The truce between U.S. and Chinese leaders on trade tariffs fuels surge on world stocks, GlaxoSmithKline agrees to buy U.S. cancer drug specialist Tesaro for $5.1 billion and Qatar announces it will leave OPEC in January. Catch up on the latest headlines.
U.S-China trade dispute
President Donald Trump said China had agreed to cut import tariffs on American-made cars, buoying shares in BMW and Daimler AG who manufacture in the United States for export to the world’s biggest auto market. The truce between U.S. and Chinese leaders on trade tariffs provided boosted global markets, fuelling a nearly one percent surge on world stocks and pushing emerging currencies higher against the dollar.
China and the United States agreed on Saturday to a truce in their trade war following talks between Chinese President Xi Jinping and President Donald Trump on the sidelines of the G20 summit in Argentina. However, there are differences in both countries’ official accounts of what was agreed. Here are some of the key distinctions.
Many delegates from the world’s 20 largest economies arrived at a summit in Argentina over the weekend determined to clinch an agreement to reform the global trade system, pushed to a breaking point by tensions between the United States and China. To do so, they had to bow to U.S. and Chinese demands to drop some of the pledges that have become hallmarks of the Group of 20 industrialized nations.
Not-so-clean coal: One of the chemicals used to refine coal, calcium bromide, has polluted a river and lakes near a North Carolina power plant, potentially threatening the health of more than a million people.
Qatar said it was quitting OPEC from January to focus on its gas ambitions, taking a swipe at the group’s de facto leader Saudi Arabia and marring efforts to show unity before this week’s meeting of exporters to tackle an oil price slide.
Royal Dutch Shell caved in to growing investor pressure over climate change with plans to set short-term targets for reducing its carbon footprint. Shareholders had criticized Shell for last year setting long-term “ambitions” to halve its emissions of carbon dioxide by 2050, which lacked binding targets for implementation.
France’s prime minister met with opposition leaders as President Emmanuel Macron sought a way to defuse nationwide protests over high living costs that led to widespread rioting in Paris at the weekend and are hurting the economy.

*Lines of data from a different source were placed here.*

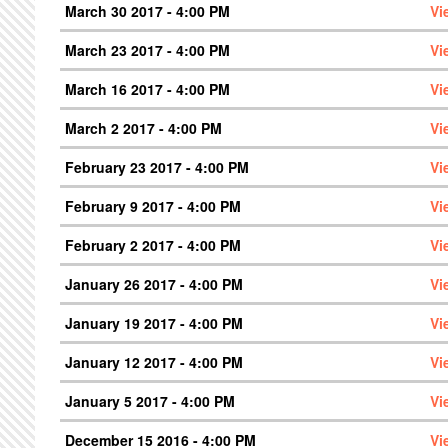
March 30 2017 - 4:00 PM
Vi
March 23 2017 - 4:00 PM
Vi
March 16 2017 - 4:00 PM
Vi
March 2 2017 - 4:00 PM
Vi
February 23 2017 - 4:00 PM
Vi
February 9 2017 - 4:00 PM
Vi
February 2 2017 - 4:00 PM
Vi
January 26 2017 - 4:00 PM
Vi
January 19 2017 - 4:00 PM
Vi
January 12 2017 - 4:00 PM
Vi
January 5 2017 - 4:00 PM
Vi
December 15 2016 - 4:00 PM
Vi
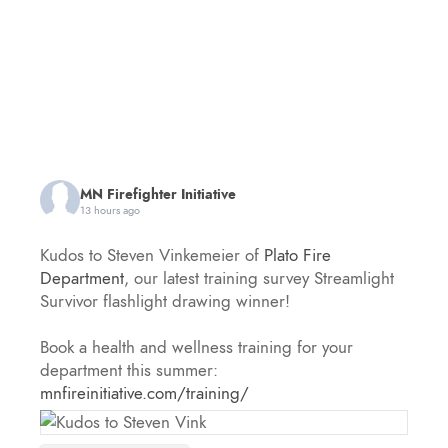
MN Firefighter Initiative
13 hours ago
Kudos to Steven Vinkemeier of
Plato Fire
Department
, our latest training survey Streamlight
Survivor flashlight drawing winner!
Book a health and wellness training for your
department this summer:
mnfireinitiative.com/training/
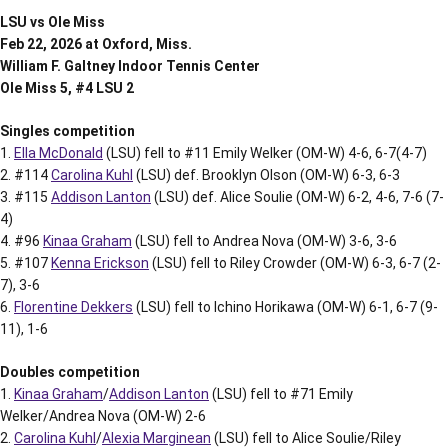
LSU vs Ole Miss
Feb 22, 2026 at Oxford, Miss.
William F. Galtney Indoor Tennis Center
Ole Miss 5, #4 LSU 2
Singles competition
1.
Ella McDonald
(LSU) fell to #11 Emily Welker (OM-W) 4-6, 6-7(4-7)
2. #114
Carolina Kuhl
(LSU) def. Brooklyn Olson (OM-W) 6-3, 6-3
3. #115
Addison Lanton
(LSU) def. Alice Soulie (OM-W) 6-2, 4-6, 7-6 (7-
4)
4. #96
Kinaa Graham
(LSU) fell to Andrea Nova (OM-W) 3-6, 3-6
5. #107
Kenna Erickson
(LSU) fell to Riley Crowder (OM-W) 6-3, 6-7 (2-
7), 3-6
6.
Florentine Dekkers
(LSU) fell to Ichino Horikawa (OM-W) 6-1, 6-7 (9-
11), 1-6
Doubles competition
1.
Kinaa Graham
/
Addison Lanton
(LSU) fell to #71 Emily
Welker/Andrea Nova (OM-W) 2-6
2.
Carolina Kuhl
/
Alexia Marginean
(LSU) fell to Alice Soulie/Riley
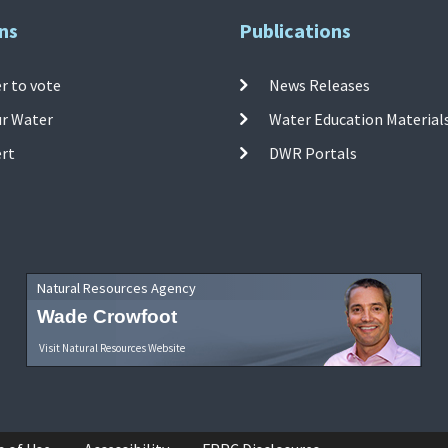
ns
Publications
r to vote
News Releases
ur Water
Water Education Material
ert
DWR Portals
Natural Resources Agency
Wade Crowfoot
Visit Natural Resources Website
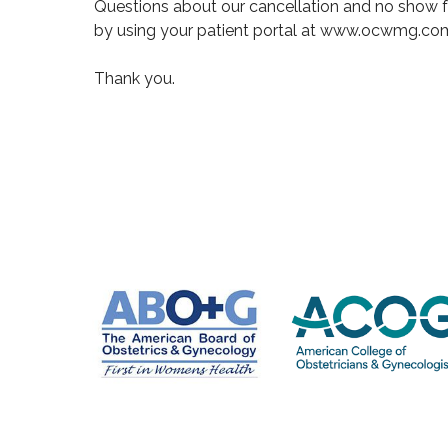
Questions about our cancellation and no show f
by using your patient portal at www.ocwmg.co
Thank you.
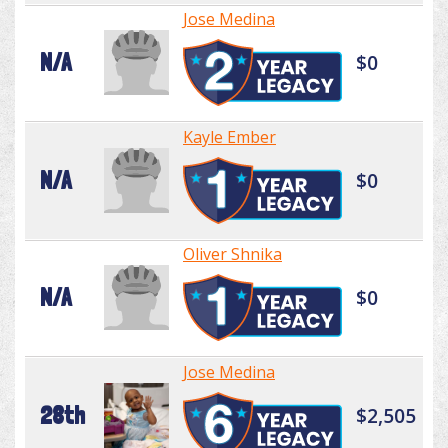
Jose Medina
N/A
$0
Kayle Ember
N/A
$0
Oliver Shnika
N/A
$0
Jose Medina
28th
$2,505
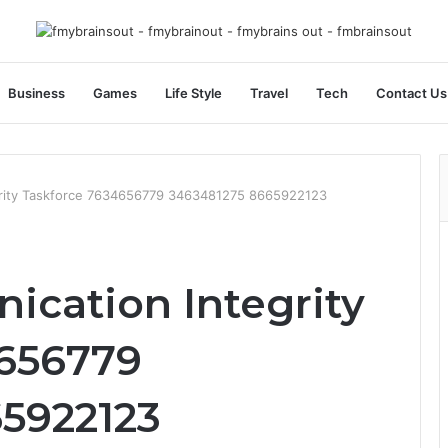
Business
Games
Life Style
Travel
Tech
Contact Us
rity Taskforce 7634656779 3463481275 8665922123
cation Integrity
4656779
5922123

The Saudi-led coalition said it approved evacuating wounded Houthi fighters from Yemen for treatment, meeting a main condition for the group to attend U.N.-sponsored peace talks in Sweden this week aimed at ending the nearly four-year-old war.

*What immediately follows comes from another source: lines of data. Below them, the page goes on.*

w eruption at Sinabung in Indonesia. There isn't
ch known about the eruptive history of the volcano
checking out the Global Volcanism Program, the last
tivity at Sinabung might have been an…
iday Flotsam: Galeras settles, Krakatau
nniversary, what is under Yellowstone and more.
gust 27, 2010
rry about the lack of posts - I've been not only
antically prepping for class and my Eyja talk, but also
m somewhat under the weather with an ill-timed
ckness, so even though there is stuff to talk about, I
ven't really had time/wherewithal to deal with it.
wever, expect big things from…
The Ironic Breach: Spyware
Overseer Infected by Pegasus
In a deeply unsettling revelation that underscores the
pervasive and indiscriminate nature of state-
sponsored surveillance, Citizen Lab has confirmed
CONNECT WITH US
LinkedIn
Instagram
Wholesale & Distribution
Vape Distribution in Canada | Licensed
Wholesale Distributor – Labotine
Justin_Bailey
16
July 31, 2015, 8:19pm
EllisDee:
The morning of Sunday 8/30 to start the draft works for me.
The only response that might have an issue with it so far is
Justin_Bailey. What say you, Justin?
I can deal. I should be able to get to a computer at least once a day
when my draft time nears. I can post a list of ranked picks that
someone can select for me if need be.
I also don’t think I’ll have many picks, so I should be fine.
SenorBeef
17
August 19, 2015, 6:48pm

British Prime Minister Theresa May said she would still be in her job in two weeks time, downplaying speculation that she might resign if she loses a key Brexit vote in parliament which is scheduled for Dec. 11.
Commentary: The U.S. Senate decision to vote on a resolution to end military support for the Saudi-led war in Yemen was a rebuke for President Donald Trump over his support for Saudi Arabia's Crown Prince Mohammed bin Salman after the killing of Saudi journalist Jamal Khashoggi, writes Mohamad Bazzi, a journalism professor at New York University.
Nexstar Media Group said it agreed to buy Tribune Media Company in a deal valued at $6.4 billion. Nexstar said it would pay $46.50 per share, representing a premium of 15.5 percent to Tribune Media’s closing price on Friday.
GlaxoSmithKline has agreed to buy U.S. cancer drug specialist Tesaro for $5.1 billion, marking a major biotech investment by the drugmaker as its seeks to rebuild its pharmaceuticals portfolio.
U.S. chipmaker Qualcomm rejected a suggestion by the White House that its collapsed $44 billion acquisition of Dutch peer NXP Semiconductors could be revived, saying the deal had been terminated as the deadline had expired.
Tencent Music Entertainment launched its hotly-anticipated U.S. initial public offering (IPO) of up to $1.2 billion after global stock markets were boosted by a truce brokered by U.S. and Chinese leaders in their trade conflict.
When companies try to tackle rising healthcare costs, shifting more of the burden to employees is increasingly the strategy of choice. But Activision Blizzard, an entertainment company that employs more than 6,000 people in the United States, has been spending less on healthcare than projected for the last few years, in large part because it is offering better options for cancer care.